Wednesday, July 9, 2008

'stache #47 - the vegemite moustache





Misoneists step aside as porkmoustache boldly marches into the modern age of maybe-they-shouldn't-be-edible moustaches, the short American century. The story begins in 1912 when Clarence Birdseye, the first of many great Americans from Brooklyn, was on a fur-trading expedition in Labrador, in the Northwest Territory, where it was so damn cold, fish froze instantly after being caught and retrieved from the icy waters. (It should be noted that Birdseye was a man of many moustaches. "I have more 'staches than the law allows", he once explained. "Some are sissy. Some have hair on their chest.") From there it only took him 12 years to develop the flash-freezing process and American culinary history flew into mechanization and processing, from the meaty jungles of Chicago to a future of soylent green. So this series celebrates moustaches comestible of food items that wouldn't have really been food items without modernity.

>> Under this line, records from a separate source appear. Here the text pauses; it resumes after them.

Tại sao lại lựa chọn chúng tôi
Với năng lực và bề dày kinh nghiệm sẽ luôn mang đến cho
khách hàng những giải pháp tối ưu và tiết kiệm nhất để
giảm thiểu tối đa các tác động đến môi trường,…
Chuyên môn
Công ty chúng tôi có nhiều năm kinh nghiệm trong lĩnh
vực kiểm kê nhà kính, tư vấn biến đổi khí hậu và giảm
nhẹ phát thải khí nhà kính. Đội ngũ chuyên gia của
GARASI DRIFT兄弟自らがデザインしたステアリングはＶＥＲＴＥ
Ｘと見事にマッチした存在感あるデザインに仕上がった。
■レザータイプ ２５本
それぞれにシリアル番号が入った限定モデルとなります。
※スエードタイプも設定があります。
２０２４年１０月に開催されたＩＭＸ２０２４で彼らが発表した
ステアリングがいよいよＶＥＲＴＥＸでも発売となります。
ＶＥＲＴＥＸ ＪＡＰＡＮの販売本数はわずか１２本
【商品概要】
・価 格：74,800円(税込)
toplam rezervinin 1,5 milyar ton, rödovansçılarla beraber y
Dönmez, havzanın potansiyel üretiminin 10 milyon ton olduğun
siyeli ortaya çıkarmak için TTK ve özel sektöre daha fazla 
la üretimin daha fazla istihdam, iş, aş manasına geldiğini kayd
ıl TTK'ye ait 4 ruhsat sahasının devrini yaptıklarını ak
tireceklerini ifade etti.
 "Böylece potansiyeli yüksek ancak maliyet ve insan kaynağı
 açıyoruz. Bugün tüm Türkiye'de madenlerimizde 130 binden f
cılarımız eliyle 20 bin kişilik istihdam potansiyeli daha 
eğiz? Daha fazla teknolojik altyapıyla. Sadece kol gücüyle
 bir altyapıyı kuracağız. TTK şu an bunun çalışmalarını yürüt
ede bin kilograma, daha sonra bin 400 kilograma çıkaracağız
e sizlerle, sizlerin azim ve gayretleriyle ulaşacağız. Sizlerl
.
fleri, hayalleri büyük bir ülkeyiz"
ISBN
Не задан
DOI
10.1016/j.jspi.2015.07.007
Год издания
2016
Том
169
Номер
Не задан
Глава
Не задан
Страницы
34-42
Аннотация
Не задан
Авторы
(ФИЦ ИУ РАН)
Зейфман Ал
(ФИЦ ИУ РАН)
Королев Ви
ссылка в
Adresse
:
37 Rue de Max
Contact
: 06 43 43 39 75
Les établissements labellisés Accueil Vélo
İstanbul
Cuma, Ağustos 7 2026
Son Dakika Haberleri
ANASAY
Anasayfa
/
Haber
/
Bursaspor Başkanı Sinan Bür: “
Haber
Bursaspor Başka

Enter the vegemite 'stache, invented in 1923, a beefy, savoury, malt-based, spreadable 'stache. Its origins are in Australia, which should be noted is the only nation which began as an island penal colony, and it is its long term isolation (the island broke away from Gondwana approx 140 million years ago and 90% of Aussie wildlife is endemic) that makes this moustache unique. But the 'stache traveled the world quickly with the high numbers of Australian travelers and expats, wooing dumb American college kids with their funny accents, saying, "Vegemite, Australian for Moustache."

The vegemite moustache may be worn with or without packaging.